__Requirement__
Write out every record below exactly as given. Leave the pictures out.

Data for this exercise Block Start

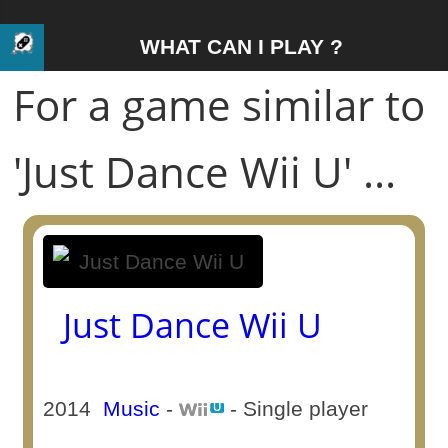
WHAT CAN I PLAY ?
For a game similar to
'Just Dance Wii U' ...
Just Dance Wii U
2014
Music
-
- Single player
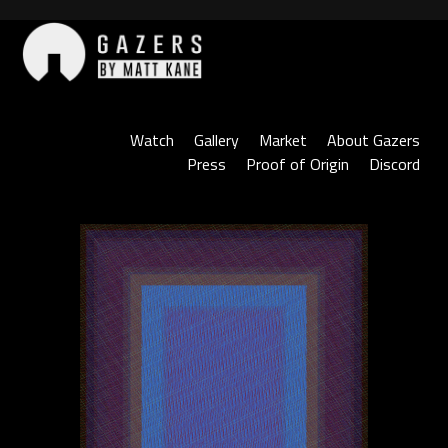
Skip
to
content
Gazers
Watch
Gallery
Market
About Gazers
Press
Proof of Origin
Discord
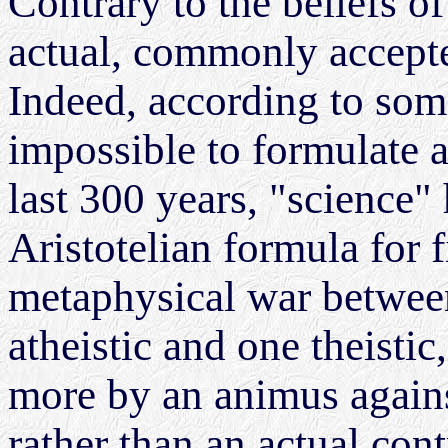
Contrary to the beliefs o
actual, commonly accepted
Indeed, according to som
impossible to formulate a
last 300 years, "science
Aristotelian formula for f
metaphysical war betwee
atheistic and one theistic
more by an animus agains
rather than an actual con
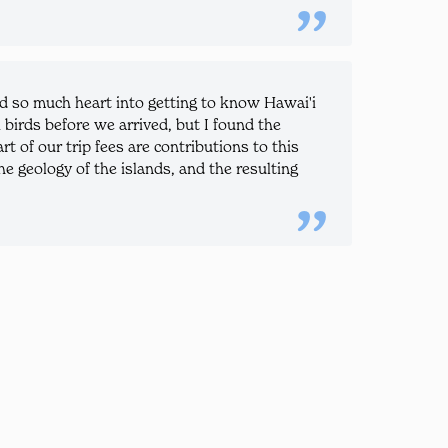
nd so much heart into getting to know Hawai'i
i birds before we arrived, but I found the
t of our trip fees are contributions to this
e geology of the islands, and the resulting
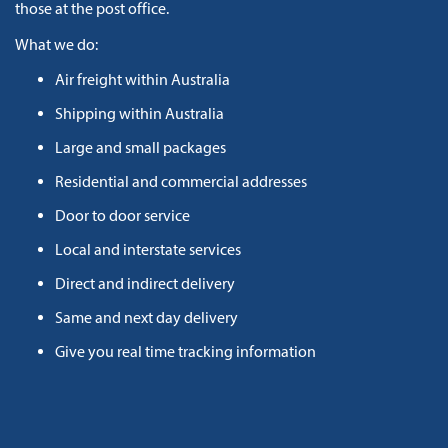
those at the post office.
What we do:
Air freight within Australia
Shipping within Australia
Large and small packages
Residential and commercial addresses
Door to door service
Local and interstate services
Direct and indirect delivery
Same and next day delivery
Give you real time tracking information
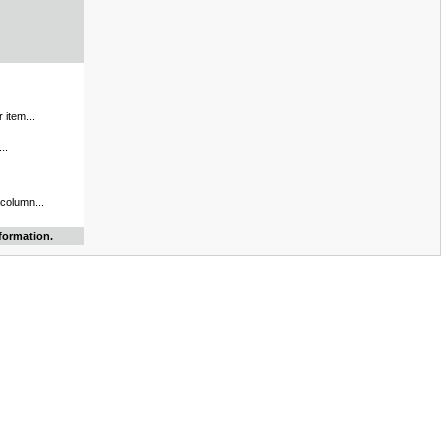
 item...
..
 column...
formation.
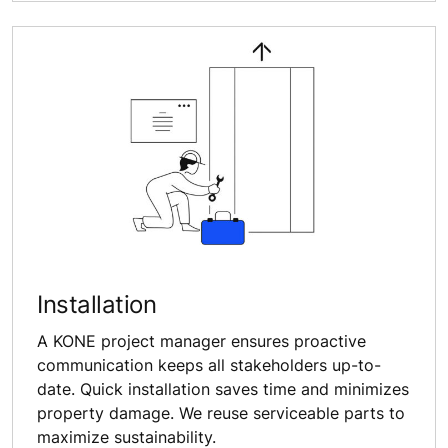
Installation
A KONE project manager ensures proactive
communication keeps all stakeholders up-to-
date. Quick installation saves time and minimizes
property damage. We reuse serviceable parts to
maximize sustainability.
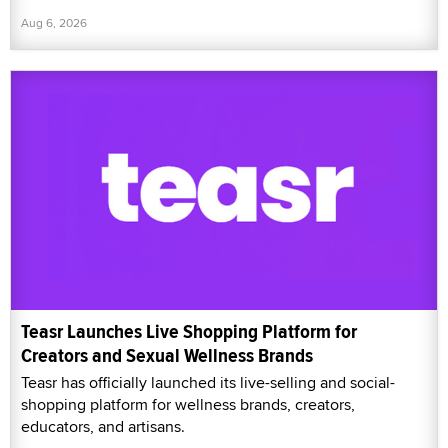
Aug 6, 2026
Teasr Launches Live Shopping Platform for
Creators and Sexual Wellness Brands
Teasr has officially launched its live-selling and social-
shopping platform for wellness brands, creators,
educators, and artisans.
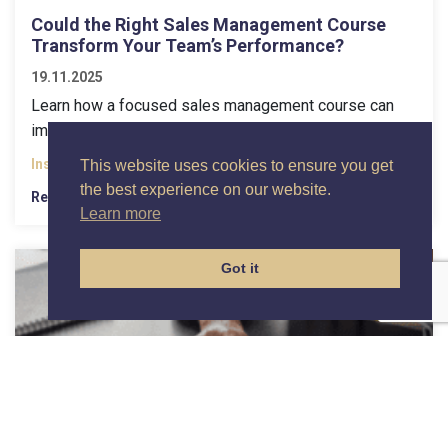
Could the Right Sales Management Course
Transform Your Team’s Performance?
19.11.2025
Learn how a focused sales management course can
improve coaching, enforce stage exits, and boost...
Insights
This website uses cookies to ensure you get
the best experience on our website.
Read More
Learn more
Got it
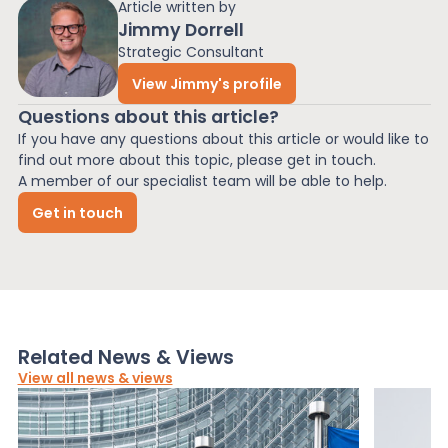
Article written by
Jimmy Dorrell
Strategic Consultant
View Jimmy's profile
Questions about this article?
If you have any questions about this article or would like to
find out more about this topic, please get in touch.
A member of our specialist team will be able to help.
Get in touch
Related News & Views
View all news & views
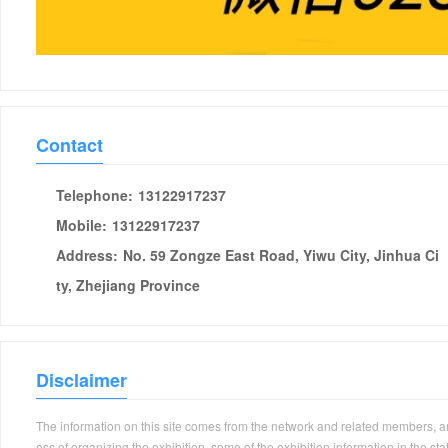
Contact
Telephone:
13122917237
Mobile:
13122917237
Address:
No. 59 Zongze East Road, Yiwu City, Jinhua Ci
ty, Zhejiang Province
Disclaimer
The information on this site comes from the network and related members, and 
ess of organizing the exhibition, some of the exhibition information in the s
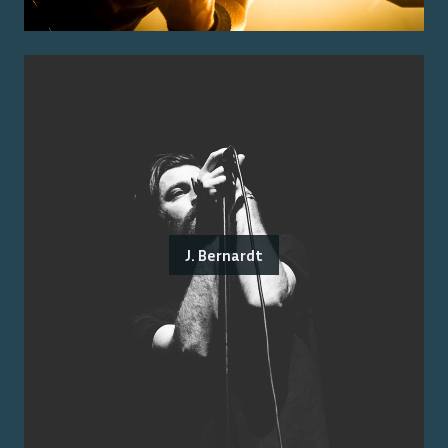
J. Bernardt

Data for this exercise Block End

__Result of this task__
WHAT CAN I PLAY ?
For a game similar to
'Just Dance Wii U' ...
Just Dance Wii U
2014
Music
-
- Single player
Skip
to
content
Gazers
Watch
Gallery
Market
About Gazers
Press
Proof of Origin
Discord
Contrary to the beliefs o
actual, commonly accepted
Indeed, according to som
impossible to formulate a
last 300 years, "science
Aristotelian formula for f
metaphysical war betwee
atheistic and one theistic
more by an animus agains
rather than an actual con
nd so much heart into getting to know Hawai'i
i birds before we arrived, but I found the
t of our trip fees are contributions to this
e geology of the islands, and the resulting
those at the post office.
What we do:
Air freight within Australia
Shipping within Australia
Large and small packages
Residential and commercial addresses
Door to door service
Local and interstate services
Direct and indirect delivery
Same and next day delivery
Give you real time tracking information
 item...
..
 column...
formation.
Installation
A KONE project manager ensures proactive
communication keeps all stakeholders up-to-
date. Quick installation saves time and minimizes
property damage. We reuse serviceable parts to
maximize sustainability.
Aug 6, 2026
Teasr Launches Live Shopping Platform for
Creators and Sexual Wellness Brands
Teasr has officially launched its live-selling and social-
shopping platform for wellness brands, creators,
educators, and artisans.
Could the Right Sales Management Course
Transform Your Team’s Performance?
19.11.2025
Learn how a focused sales management course can
improve coaching, enforce stage exits, and boost...
Insights
This website uses cookies to ensure you get
the best experience on our website.
Read More
Learn more
Got it
Article written by
Jimmy Dorrell
Strategic Consultant
View Jimmy's profile
Questions about this article?
If you have any questions about this article or would like to
find out more about this topic, please get in touch.
A member of our specialist team will be able to help.
Get in touch
Related News & Views
View all news & views
Contact
Telephone:
13122917237
Mobile:
13122917237
Address:
No. 59 Zongze East Road, Yiwu City, Jinhua Ci
ty, Zhejiang Province
Disclaimer
The information on this site comes from the network and related members, and 
ess of organizing the exhibition, some of the exhibition information in the s
J. Bernardt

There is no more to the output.